[Date Prev][Date Next][Thread Prev][Thread Next][Date Index][Thread Index]

Re: [f-cpu] 3r2w -> 2r1w, 8 loads inst, L0 coherency



I would take more time to answer but it's hard !

debat : 3r2w vs 2r1w

3r2w 64 bits
 Less write contention
 In 2 years, the technology will grown

2r1w 128 bits
 Technologie soon used
 Faster access time
 Equal bandwith
 Smaller
 Dual ported memory used even in FPGA 

The big point concern the penalty due to write contention : is it an
overkill in 2r1w or not ?
- i think no
- Whygee think yes.

The following speak about the load of 8 reg in the same time, and how L0
should work to maintain coherency.

Have a good read !

Yann Guidon a écrit :
> 
> hello,
> 
> nicO wrote:
> > Yann Guidon a écrit :
> > > nicO wrote:
> > > > Yann Guidon a écrit :
> > > > > nicO wrote:
> > > > > > So i propose to change all reference in the manual concerning register
> > > > > > access as rn and rn+1 by rn with n even and rn+1. So why ?
> > > > > currently, i do rn and rn xor 1. this is handy and friendly
> > > > It's not enought because you always need 5 port.
> > > Either you have the 2 write ports, or the core (deespite the higher
> > > frequency) runs software slower because of the contention of the
> > > write bus. you have the choice...
> > I don't think that you will balance the penalty time of 5th ported
> > memory.
> 
> <back to the future>
> FC0's register set was designed by taking into account that
> other CPUs of that time already had huge register sets. The IA64
> was already at the "Merced" stage and you know that we can compare
> it's register set to a football stadium.
> </back to the future>
>

Yes, at that time, the team speak about merced killer. Since the intel
cpu as commit suicide and we are waiting for Mac Kinley. 
 
> You say that you can't directly use the "average" 2-port memory.
> To me it's the same thing as saying "Linux is not ready for the desktop",
> it is simply not correlated. In the beginning, we thought about F-CPU
> with comparisons to what was technically possible, in the present
> and in the future. We did not take "IP" into account because that
> did not exist at that time (at least in the same form as today).
>

So now, we have some information : the fcpu can't begin to fight against
well established cpu as x86. Everybody knows it's crap but it's
compatible and cheap (if you don't beleive me look at the price of Sun
Blade 1000 750 which didn't reach the speed of >1600 Mhz cpu from Intel
or AMD), that's only why this line of cpu continue.
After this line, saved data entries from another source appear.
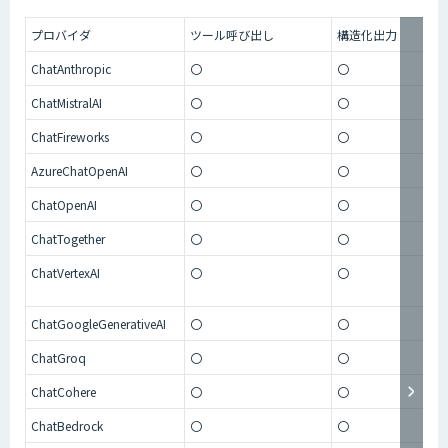
プロバイダ
ツール呼び出し
構造化出力
ChatAnthropic
〇
〇
ChatMistralAI
〇
〇
ChatFireworks
〇
〇
AzureChatOpenAI
〇
〇
ChatOpenAI
〇
〇
ChatTogether
〇
〇
ChatVertexAI
〇
〇
ChatGoogleGenerativeAI
〇
〇
ChatGroq
〇
〇
ChatCohere
〇
〇
ChatBedrock
〇
〇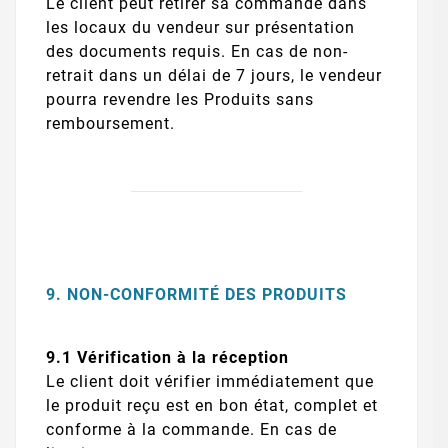
Le client peut retirer sa commande dans
les locaux du vendeur sur présentation
des documents requis. En cas de non-
retrait dans un délai de 7 jours, le vendeur
pourra revendre les Produits sans
remboursement.
9. NON-CONFORMITÉ DES PRODUITS
9.1 Vérification à la réception
Le client doit vérifier immédiatement que
le produit reçu est en bon état, complet et
conforme à la commande. En cas de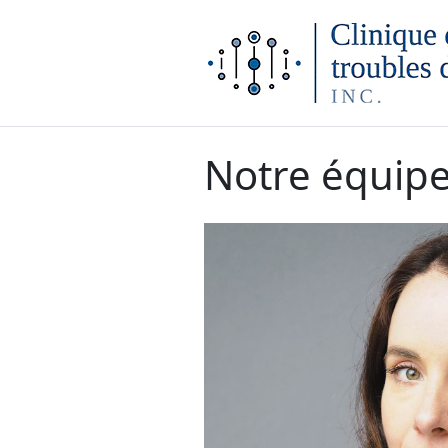
Main Navigation
Notre équip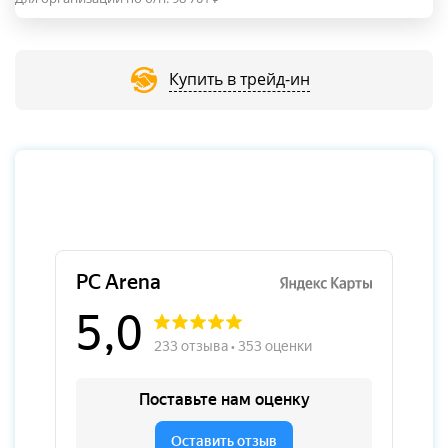
Купить в трейд-ин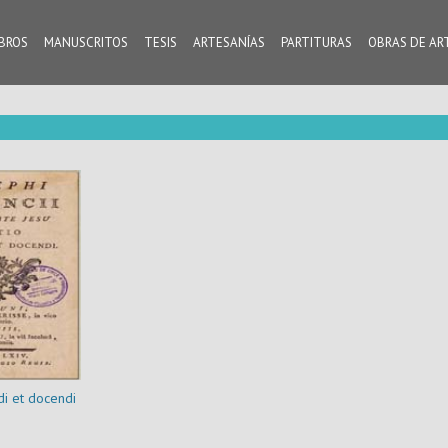
IBROS
MANUSCRITOS
TESIS
ARTESANÍAS
PARTITURAS
OBRAS DE AR
di et docendi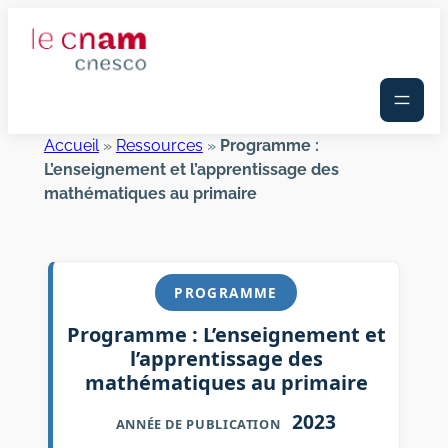
Aller
au
contenu
Accueil
»
Ressources
»
Programme :
L’enseignement et l’apprentissage des
mathématiques au primaire
PROGRAMME
Programme : L’enseignement et
l’apprentissage des
mathématiques au primaire
2023
ANNÉE DE PUBLICATION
To begin Fcpu must
find an easiest way. 
 
x86/PowerPc concerne very very few chip maker. Everybody (Thomson,
Nokia, Alcatel, Sony,...) which use a cpu in there chip could use an IP,
usually they use those from ARM (and make the debugging for them...),
but Fcpu (as Leon) could have a very great opportunities to win this
market. Why ? Simplie because compagny don't like to show there source
code !

> However it is still possible to use 1R1W memory blocks and assemble
> them to form any configuration. If you give me 16*16 bit registers
> with 1 read and 1 write port, i can assemble them into something
> that will work nicely in 75% of the cases.
>

Yes, but it could be slow and large. But i'm curious to see how you
create 2 write ports with many 1W ported memeory.
 
> > > > > there is a big problem if you can't write 2 different data
> > > > > (at different addresses). The 2R2W instructions are only
> > > > > one side of the problem and you have overlooked a detail :
> > > > > instructions such as "load post-incremented" (a 2R2W instruction)
> > > > > performs an addition and a load in parallel. The result of
> > > > > the load will be ready faster (3 cycle starting from the decoding
> > > > > stage) than the addition (dec+xbar+asu1+asu2+xbar=5 cycles min.,
> > > > > without even counting the TLB and the cache lookup). Do you see
> > > > > where it goes ?
> > > >
> > > > Humm, an add slower than a load : look so odd !
> > >
> > > it is because "load" is the instruction, and not what it "really" does.
> > > "load" and "store" transfer data to and from the LSU. this is a
> > > _deterministic_ instruction because it goes throught the following units :
> > >  - LSU
> > >  - LSU alignment/shift
> > >  - Xbar
> > >  - R7 (Register set)
> > > (in the reverse order for "store").
> > >
> > > i told it : forget about the other cores ! in FC0, the load and store
> > > instructions do NOT go to the memory ! it's the LSU's job and the
> > > decode stage only asks if a given pointer has the associated data ready,
> > > so if a loaded data is not ready, the instruction is stalled at the Xbar
> > > stage.
> > >
> >
> > And what if the data aren't in "L0 cache", you always must create the
> > hardware to handel that case.
> 
> yes, of course. But the stall is not inside the "execution pipeline"
> and an instruction that requests data that are pointed to by a register
> will be held in the decoder until the data is ready.
> This way, all delays inside the "execution pipeline" (that is : which
> communicate through the internal Xbar, from and to the register set and
> the execution units) are completely static. If there is a memory "miss"
> then the load instruction will be halted _before_ execution, and not
> in the middle (where it is harder to manage).
> 

Bof ! With my asynchronous pipeline it could be done (the unit say when
there ready, you could freeze them if there contention at the write
port, you absolutely don't mind how unit work (whygee: could you handel
the case with your proposal when a multicycle instructions are pipelined
(so "some" instruction could run in the same time) ? ), the cohenrency
is maintain by register dependancies only)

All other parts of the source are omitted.